The instructional materials reviewed for the AMSCO Traditional series do not meet expectations for attending to the full intent of the modeling process when applied to the modeling standards. The instructional materials do not include all aspects of the modeling process, and students do not engage in parts of the modeling process.

Students do not have an opportunity to work through the entire modeling cycle independently due to extensive scaffolding. Students do not have opportunities to make assumptions about problems, develop their own solution strategies, validate their solutions, and either improve upon their model or report their conclusions. Students apply and analyze given problems and scenarios, but the variables, parameters, units, equations, or problem-solving methods have been identified.

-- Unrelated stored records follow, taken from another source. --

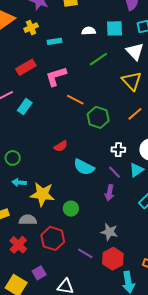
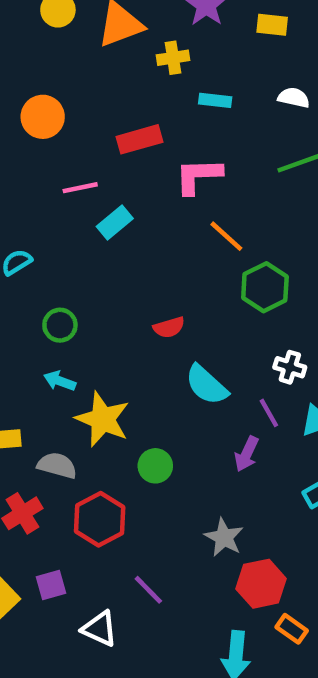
purple line: (85, 253) -> (148, 590), moved
red hexagon: (113, 259) -> (261, 584), moved

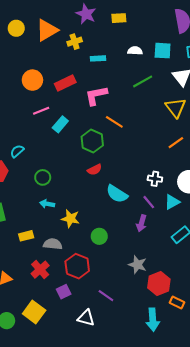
orange circle: (43, 117) -> (32, 80), moved
green hexagon: (265, 287) -> (92, 141), moved
yellow star: (103, 419) -> (71, 219), size x0.7
purple square: (51, 585) -> (64, 292), moved

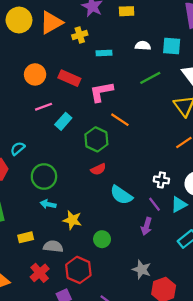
yellow circle: (16, 28) -> (19, 20), size x1.5
red rectangle: (65, 83) -> (69, 78), turned 48
green circle: (43, 177) -> (44, 177), size x1.5

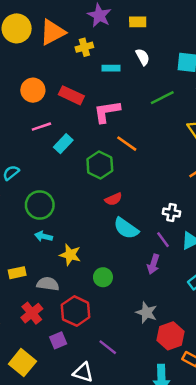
white semicircle: (143, 46) -> (143, 57), moved, turned 56
red semicircle: (98, 169) -> (113, 199), moved

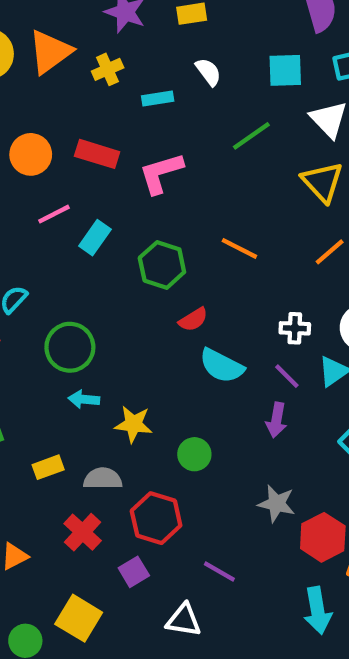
orange line: (127, 144) -> (239, 248), moved

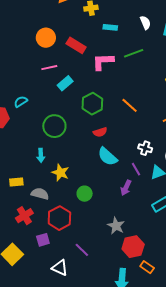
white semicircle: (208, 72) -> (145, 23), moved
green line: (251, 136) -> (134, 53), moved
green circle: (70, 347) -> (54, 126), moved
cyan arrow: (84, 399) -> (41, 155), turned -112

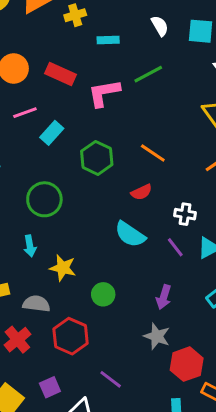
red semicircle: (100, 132) -> (141, 192), moved
purple arrow: (126, 188) -> (164, 297), moved
purple square: (43, 240) -> (50, 387), moved

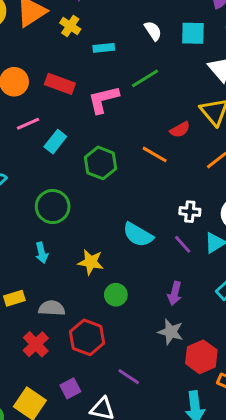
yellow cross: (75, 15) -> (70, 26), turned -36
red semicircle: (141, 192) -> (180, 130), moved
yellow star: (63, 268) -> (91, 262), moved

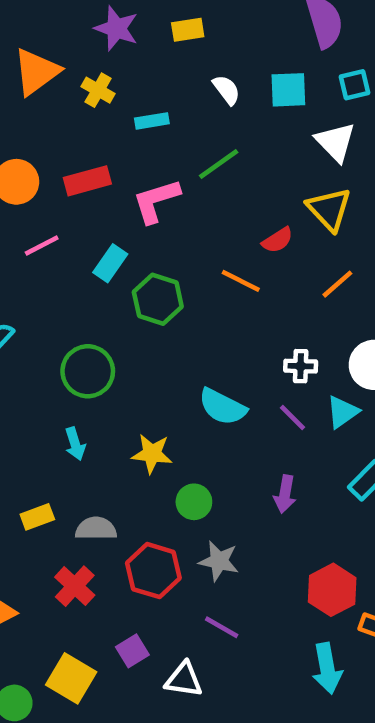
red rectangle: (60, 84) -> (87, 181), turned -32
cyan rectangle: (55, 142) -> (110, 263), moved
gray star: (171, 332) -> (219, 561), moved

While aspects of the modeling process are attended to, there are components of the modeling process that are altogether missing from the series. Examples from the instructional materials include:

• In Algebra 1, Lesson 3.8, Problem 9, page 135, students compare prices for two car repair services. Students are provided the variables and equations, yet they explain the equations in words. Students are directed to graph the equations (as to which variable goes on the x-axis and which goes on the y-axis) in order to find the difference in cost for service that would take 2, 3, or 5 hours before making a conclusion about which service to choose. Students do not formulate the equations nor do they have the opportunity to validate their conclusion. (A-SSE.1, F-IF.7a)
• In Algebra 1, Chapters 1-6, Cumulative Review, Problem 23, page 238, students use information about hourly wages earned working two different jobs as well as the maximum number of hours that can be worked and the minimum amount of money needed to be earned weekly. Students write a system of linear inequalities to represent the situation and graph the system in order to describe the range of possible combinations of hours worked at each job to make at least $240 per week. Students formulate the inequalities representing the information provided, but they do not decide on a pathway for solving the problem or validate or report their conclusion. (A-CED.3)
• In Geometry, Chapters 1-10, Cumulative Review, Problem 30, page 525, students determine a new height for a platform on a zip-line course in order to reduce the speed when participants approach the landing platform. Students are given certain parameters, change the height of the landing platform (not the take-off platform) by making the angle of depression between the two platforms smaller, and this removes assumptions students can make as they identify variables in the problem. In addition, students justify their answer but are not given an opportunity to validate their solution. (G-SRT.8)
• In Geometry, Lesson 9.6, Multi-Part Problem Practice, page 56, students use coordinates representing street intersections that bound a park. Students apply properties of quadrilaterals to find the area of the park, determine how much fencing would be needed to enclose the park, and determine the coordinate for the center of the park where a tree will be planted. Students do not develop a plan to approach this multi-part problem, rather they are offered a step-by-step outline. Students compute area, perimeter, and midpoint and interpret their calculations in the context of the problem, but students do not validate or report their solution. (G-GPE.7)
• In Algebra 2, Lesson 9.5, Problem 31, page 431, students write an equation to model the oscillating motion of a puck attached to a spring. The instructional materials identify the variables d (displacement in inches from its equilibrium position) and t (time in seconds) and that the motion is modeled by the sine or cosine function. Students formulate the equation, but they do not make assumptions about the variables and parameters involved in this scenario in order to develop the equation. Students do not interpret their equation in terms of the original scenario nor do they validate that their equation accurately represents the scenario. (F-TF.5)
• In Algebra 2, Lesson 6.2, Problem 29, students write an equation to model the dilution of a solution of alcohol with water. The instructional materials identify the variables x (number of dilutions) and y (portion of alcohol that remains), so students do not make assumptions about the variables and parameters in order to develop the equation. Students graph the equation and use the equation or graph for two computations. Students do not interpret their equation in terms of the original scenario nor do they validate their equation to ensure it accurately represents the scenario. (F-LE.1c)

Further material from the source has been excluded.